[[ DATA EXTRACT open ]]

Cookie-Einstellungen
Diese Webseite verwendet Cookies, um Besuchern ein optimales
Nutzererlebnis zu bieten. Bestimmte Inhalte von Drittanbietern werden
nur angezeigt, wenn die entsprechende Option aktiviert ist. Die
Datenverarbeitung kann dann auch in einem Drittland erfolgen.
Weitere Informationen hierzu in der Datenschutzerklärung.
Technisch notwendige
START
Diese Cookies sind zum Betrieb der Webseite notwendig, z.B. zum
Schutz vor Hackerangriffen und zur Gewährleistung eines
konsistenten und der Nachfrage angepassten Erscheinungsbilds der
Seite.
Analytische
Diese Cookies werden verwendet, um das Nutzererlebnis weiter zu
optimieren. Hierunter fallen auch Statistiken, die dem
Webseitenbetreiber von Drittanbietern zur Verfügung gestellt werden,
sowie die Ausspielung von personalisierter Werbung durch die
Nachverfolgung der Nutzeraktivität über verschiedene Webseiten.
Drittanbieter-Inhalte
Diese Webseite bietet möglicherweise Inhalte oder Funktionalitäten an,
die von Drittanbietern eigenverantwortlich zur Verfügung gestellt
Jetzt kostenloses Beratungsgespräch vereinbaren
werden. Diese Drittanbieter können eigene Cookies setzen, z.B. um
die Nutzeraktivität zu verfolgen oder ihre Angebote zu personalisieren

[[ DATA EXTRACT closed ]]
[[ DATA EXTRACT open ]]

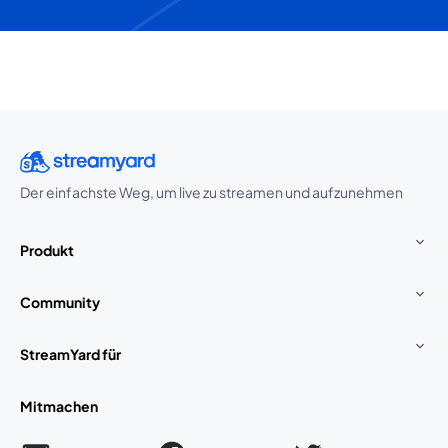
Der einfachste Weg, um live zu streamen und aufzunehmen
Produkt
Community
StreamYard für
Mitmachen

[[ DATA EXTRACT closed ]]

* EXERCISE REQUIREMENTS
Among the lines above, repeat exactly those from the line with "Cookie-Einstellungen" to the line with "die Nutzeraktivität zu", counting both ends.

* RESPONSE BELOW
Cookie-Einstellungen
Diese Webseite verwendet Cookies, um Besuchern ein optimales
Nutzererlebnis zu bieten. Bestimmte Inhalte von Drittanbietern werden
nur angezeigt, wenn die entsprechende Option aktiviert ist. Die
Datenverarbeitung kann dann auch in einem Drittland erfolgen.
Weitere Informationen hierzu in der Datenschutzerklärung.
Technisch notwendige
START
Diese Cookies sind zum Betrieb der Webseite notwendig, z.B. zum
Schutz vor Hackerangriffen und zur Gewährleistung eines
konsistenten und der Nachfrage angepassten Erscheinungsbilds der
Seite.
Analytische
Diese Cookies werden verwendet, um das Nutzererlebnis weiter zu
optimieren. Hierunter fallen auch Statistiken, die dem
Webseitenbetreiber von Drittanbietern zur Verfügung gestellt werden,
sowie die Ausspielung von personalisierter Werbung durch die
Nachverfolgung der Nutzeraktivität über verschiedene Webseiten.
Drittanbieter-Inhalte
Diese Webseite bietet möglicherweise Inhalte oder Funktionalitäten an,
die von Drittanbietern eigenverantwortlich zur Verfügung gestellt
Jetzt kostenloses Beratungsgespräch vereinbaren
werden. Diese Drittanbieter können eigene Cookies setzen, z.B. um
die Nutzeraktivität zu verfolgen oder ihre Angebote zu personalisieren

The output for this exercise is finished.